In [1]:
from experiment.api import mlflow as mlflow_api
from experiment.utils import transformation

import pandas as pd
# import pathlib
# import json
import collections

In [2]:
LOG_MODEL_RUN = True

In [3]:
mlflow = mlflow_api.MLFlow()

# clean the environment without garbage collection
mlflow.clean()

kill: usage: kill [-s sigspec | -n signum | -sigspec] pid | jobspec ... or kill -l [sigspec]


In [4]:
# run the tracking server in background
mlflow.run_server()

[2023-08-30 12:21:58 +0300] [92757] [INFO] Starting gunicorn 21.2.0
[2023-08-30 12:21:58 +0300] [92757] [INFO] Listening at: http://0.0.0.0:9999 (92757)
[2023-08-30 12:21:58 +0300] [92757] [INFO] Using worker: sync
[2023-08-30 12:21:58 +0300] [92758] [INFO] Booting worker with pid: 92758
[2023-08-30 12:21:58 +0300] [92759] [INFO] Booting worker with pid: 92759
[2023-08-30 12:21:58 +0300] [92760] [INFO] Booting worker with pid: 92760
[2023-08-30 12:21:58 +0300] [92761] [INFO] Booting worker with pid: 92761


In [28]:
# item_counts = collections.Counter(clean_annotations["classifications"].to_list())

# # 1. Emergency
# # 2. Normal
# # 3. Non Emergency [Doctor]
# # 4. Non Emergency [No Doctor]
# for item, count in item_counts.items():
#     print(f"Item {item} occurs {count} times in the list.")

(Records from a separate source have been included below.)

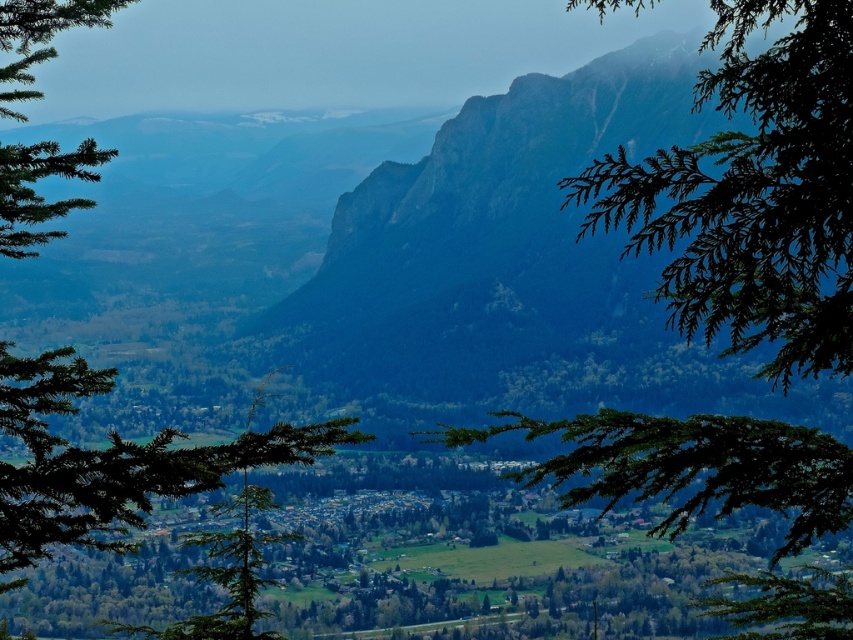 Does green leafy branch at upper right appear on the right side of green matte tree at center?

Correct, you'll find green leafy branch at upper right to the right of green matte tree at center.

Is green leafy branch at upper right wider than green matte tree at center?

No.

Where is `green leafy branch at upper right`? Image resolution: width=853 pixels, height=640 pixels. green leafy branch at upper right is located at coordinates (753, 193).

Who is shorter, green leafy branch at center or green matte tree at center?

green matte tree at center is shorter.

Which of these two, green leafy branch at center or green matte tree at center, stands taller?

green leafy branch at center

Who is more forward, [820,266] or [9,157]?

Point [820,266] is in front.

Image resolution: width=853 pixels, height=640 pixels. I want to click on green leafy branch at center, so click(x=752, y=195).

Can you confirm if green leafy branch at center is wider than green leafy branch at upper right?

Yes.

Identify the location of green leafy branch at center. (752, 195).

# # manual test the word lemmatizer
# import simplemma
# word = "hemisferde"
# simplemma.lemmatize(word, lang="tr").lower()

Item 1 occurs 15 times in the list.
Item 3 occurs 24 times in the list.
Item 0 occurs 6 times in the list.
Item 2 occurs 8 times in the list.


In [5]:
import torch
import torch.nn as nn
import torch.optim as optim
import torchvision
import torchvision.transforms as transforms

# Hyperparameters
batch_size = 64
learning_rate = 0.001
num_epochs = 2

# Define a simple feedforward neural network using nn.Sequential
model = nn.Sequential(
    nn.Linear(28 * 28, 128),  # Input layer (28x28=784 input features, 128 hidden units)
    nn.ReLU(),                # ReLU activation function
    nn.Linear(128, 64),       # Hidden layer (128 input features, 64 hidden units)
    nn.ReLU(),                # ReLU activation function
    nn.Linear(64, 10)         # Output layer (64 input features, 10 output units for 10 classes)
)

# Load MNIST dataset and apply transformations
transform = transforms.Compose([transforms.ToTensor(), transforms.Normalize((0.5,), (0.5,))])
train_dataset = torchvision.datasets.MNIST(root='./data', train=True, transform=transform, download=True)
train_loader = torch.utils.data.DataLoader(dataset=train_dataset, batch_size=batch_size, shuffle=True)

# Loss function and optimizer
criterion = nn.CrossEntropyLoss()
optimizer = optim.Adam(model.parameters(), lr=learning_rate)

# Training loop
for epoch in range(num_epochs):
    for images, labels in train_loader:
        images = images.view(-1, 28 * 28)  # Reshape images to flatten them
        optimizer.zero_grad()               # Zero the gradients
        outputs = model(images)            # Forward pass
        loss = criterion(outputs, labels)  # Compute loss
        loss.backward()                    # Backpropagation
        optimizer.step()                   # Update weights
        
    print(f'Epoch [{epoch+1}/{num_epochs}], Loss: {loss.item():.4f}')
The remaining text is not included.